I do hope Red Sox rock-of-the-rotation Nate Eovaldi gets a few votes. He’s fourth in the AL in pitching WAR, behind Ray, Cole, and the White Sox’ Lance Lynn.
▪ The Venn diagram of people who like to point out that Alex Verdugo has a higher batting average than Mookie Betts this season and claim Mookie never would have signed here is a closed circle of the closed-minded.
Betts has missed 40 games, and it remains to be seen whether he’ll be durable deep into his contract, but let’s stop with the extremely selective statistical comparisons in a transparent attempt to justify trading a generational player.
Last year, Betts was second in the MVP race, first in the NL in WAR, and won a World Series, and he has an .887 OPS this year while excelling defensively and on the basepaths as usual.
You want to compare Verdugo with an ex-Red Sox outfielder, make it Andrew Benintendi, who has the exact same WAR (2.6) this season.
▪ Here’s something that simultaneously came to mind and blew my mind after reading Peter Abraham’s Sunday Baseball Notes item this week on Tony La Russa. The White Sox have the same person managing them now as they did on Opening Day 1981, when Carlton Fisk hit a three-run homer off Bob Stanley (was he involved in every lousy moment from 1978-86, or does it just seem that way?) in the eighth inning to defeat the Red Sox in his first game with the White Sox.
Fisk was 33 then, and La Russa 36. Fisk is 73 now, and La Russa turns 77 on Oct. 4.

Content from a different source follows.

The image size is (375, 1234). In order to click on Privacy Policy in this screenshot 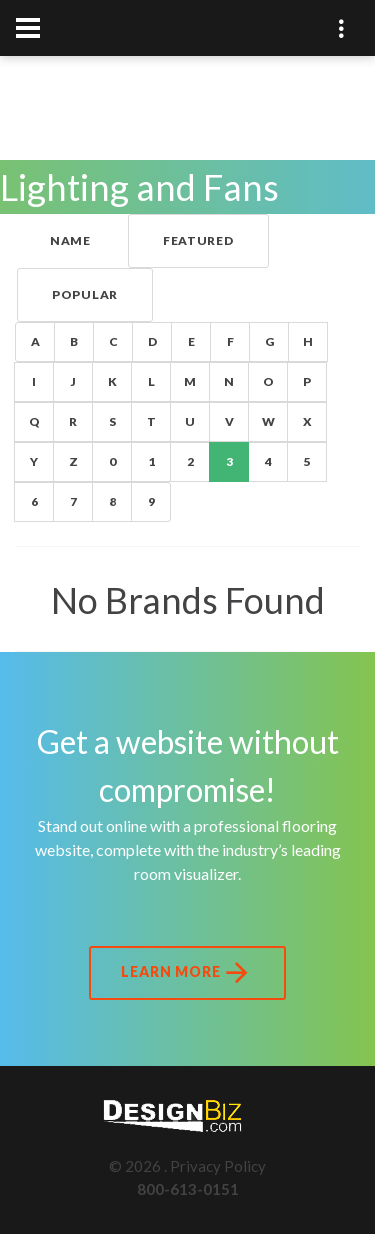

▪ Even if Guerrero wins the Triple Crown, the MVP has to be the Angels’ Shohei Ohtani. He has 44 homers, 23 stolen bases, a .952 OPS, 9 wins, a 3.28 ERA, and 146 strikeouts in 123⅓ innings. My favorite stat from his extraordinary two-way season? He has worked far more walks (77) than he’s allowed (44).
As baseball fans, we deserve to see Ohtani and Mike Trout play at least one full season together at the peak of their powers.
▪ The Red Sox have had their frustrating stretches, and some of their problems are self-inflicted, but they deserve a tip of the cap for being in a position to play meaningful games in late September in a season when most pegged them to be mediocre to lousy.
There are no more true pennant races, but the Red Sox, Blue Jays, and Yankees being within 2½ games of each other in pursuit of two wild-card slots is about as close as we get. This is going to be fun. It already is.